WHAT TO DO
Every record is to be transcribed exactly as written.

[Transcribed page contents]
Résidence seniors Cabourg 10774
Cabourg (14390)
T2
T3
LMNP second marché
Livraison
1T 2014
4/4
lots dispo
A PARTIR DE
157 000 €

ANSWER AREA
Résidence seniors Cabourg 10774
Cabourg (14390)
T2
T3
LMNP second marché
Livraison
1T 2014
4/4
lots dispo
A PARTIR DE
157 000 €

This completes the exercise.